I've been thinking of building a Squeak-based OODBMS using similar techniques
for a while now.

While there is some similarity with distributed GC, this approach is simpler,
since pointer manipulation happens within a single environment and intermachine
communication isn't necessary to manipulate references.

As you realize, macroGC only needs to consider top-level segments and their
outpointers.  Note also that microGC need only be performed before persisting
a modified segment.

To the best of my knowledge, no one's built a system with quite these 
properties,
though I've experimented with a similar approach to partitioning object memory.

Some background:

For a large Gemstone based application, I built framework support for 
partitioning
the object model by "aggregate".  An aggregate is essentially an image segment,
1 exposed root encapsulating internal objects.  In that implementation, nesting
is not supported, and attempts to store persistent references to encapsulated
objects are detected and raise exceptions. If I follow what you've written 
below,
you're thinking of dynamically creating new Sentinels if such a reference 
occurs;
I think more control is necessary.

As an object modelling approach, this design was very successful in reducing
complexity.  Given the experience, I now favor supporting nested segments, too.

The application's now in use by ~1100 concurrent users.

As you may be aware, Gemstone has an address space limit; in the version
we used only 1 billion objects can be stored in a database.

In the interests of conserving object ids, I later built a primitive that
compacted segments -- the storage format is now an array of outpointers
to other segments and a compressed byte representation of the encapsulated
objects. Segments are transparently expanded on reference.

In effect, then, I achieved the kind of persistent garbage collection 
you're describing,
though in a very heavy handed way.

The other key issue in building a multiuser OODBMS is transactional shared 
memory,
so that many VMs could read and execute the same copies of segments.
For this to work, read and write semantics on shared segments need to change.
Depending on the transaction model and the history of the shared segment, 
writing a
shared segment may need to copy on write, wait for a lock, or cause a 
transaction abort.
Reading a reference to a shared segment may require waiting for a lock or 
locating
the correct version of that segment for the current transaction.

I've been thinking of having alternate implementations of specific 
bytecodes, so that
when you traverse a Sentinel into a shared segment, you switch in the shared
implementation of bytecodes, when you traverse back to a private segment, you
switch in the ordinary implementation of bytescodes.
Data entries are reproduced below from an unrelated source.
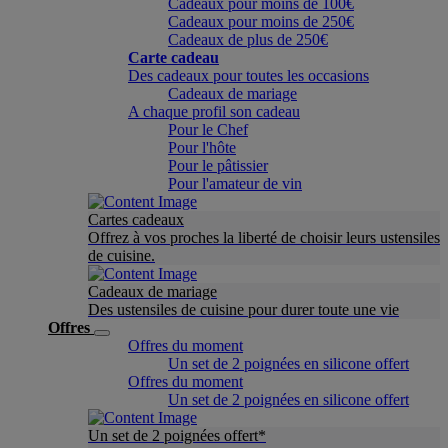
Cadeaux pour moins de 100€
Cadeaux pour moins de 250€
Cadeaux de plus de 250€
Carte cadeau
Des cadeaux pour toutes les occasions
Cadeaux de mariage
A chaque profil son cadeau
Pour le Chef
Pour l'hôte
Pour le pâtissier
Pour l'amateur de vin
Cartes cadeaux
Offrez à vos proches la liberté de choisir leurs ustensiles
de cuisine.
Cadeaux de mariage
Des ustensiles de cuisine pour durer toute une vie
Offres
Offres du moment
Un set de 2 poignées en silicone offert
Offres du moment
Un set de 2 poignées en silicone offert
Un set de 2 poignées offert*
While there's a lot more that needs to be done to create a real OODBMS,
especially a high performance one, I think shared segmented memory
is the critical foundation.

-dms

>Using Sentinels, all roots of an image segment would be inward pointing
>Sentinels, outpointers would be outward pointing Sentinels to some other
>image segment(s).  Bringing image segments into an image, or dumping one
>out of an image would no longer require full garbage collects or memory
>scans because (a) the root Sentinels match their target object's
>protocol 100% (note: this won't work entirely in the currect Squeak) so
>a become is not required and (b) a full GC is not required when dumping
>an image segment out of memory because the sentinels always protect new
>references into an image segment (creating new sentinels if necessary).
>
>If we have a very large virtual image (on disk let's say), fully garbage
>collecting that image may be prohibitively expensive, however, if the
>image is segmented using this technique, we could have several
>alternatives:
>
>1) "Macro GC" - We scan from the root segment, but "hop" over other
>image segments (we can do this because we know all of the inward and
>outward sentinels.
>
>2) "Micro GC" - We scan within an image segment, and only that image
>segment (skipping over nested image segments and stopping at the
>outbound Sentinels)
>
>Image segments could be nested within other image segments, allowing for
>arbitrarily deep nesting of this scheme.  Using this scheme, if you were
>running low on disk space, you could start GC at the root segment, and
>if you clean up an acceptable amount of space, you stop, if not, you
>drill down into an image segment and GC that, and so on.
>
>Would this work?  Has it been done before?
>
>- Stephen
>
>